A young fairy bites off more than she can chew in Tooth, a tiresome kids' fantasy that is sure to put the whole family's teeth on edge. Clearly hoping some Harry Potter-like lightning will strike his caper, writer-director Edouard Nammour plugs his movie with familiar British faces, ingratiating child actors, and cheap-as-chips effects. Somewhere en route, though, any hints of charm got left behind like an old magazine in a dentist's waiting room.
Losing teeth is one of the more traumatic aspects of growing up, so Nammour's yarn faces an uphill struggle from the off. Yet it further undermines itself by presenting its fairies in depressingly literal terms: subterranean drones who creep out of the sewers in the dead of night to hoover teeth from beneath children's pillows and replace them with coinage.

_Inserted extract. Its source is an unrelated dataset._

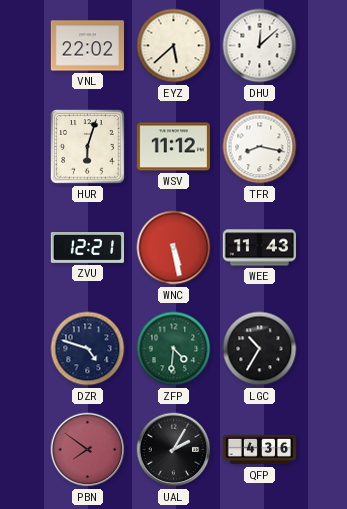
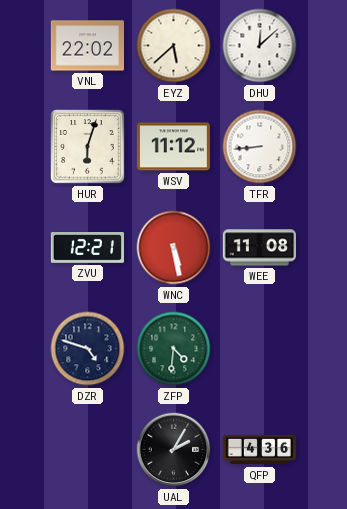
TFR: 8:17 -> 8:44
WEE: 11:43 -> 11:08
LGC: 10:35 -> none
PBN: 7:51 -> none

No wonder Tooth (abrasive newcomer Yasmin Paige) is tired of her lot. Where is the magic, she asks herself? The answer is away with the fairies - or rather, those who've deserted Fairytopia to live incognito among humans. Tooth's remedy is to give all the fairies' money away to one child, bankrupting the system and threatening Christmas forever.
What tooth fairies have to do with Christmas is one of many questions that Nammour leaves unanswered, along with: "Who did you think would pay to see this tripe?" You also have to ask why the film is set in America when it was clearly shot at Pinewood, and none of the child leads - least of all Paige - can manage an American accent.
What little shine Tooth displays comes from its British contingent, with Harry Enfield, Richard E Grant, and Stephen Fry merrily filling in the cavities with a variety of lively cameos. Alas, no amount of celebrity flossing can save an ill-conceived adventure that numbs the brain faster than a double dose of Novocaine.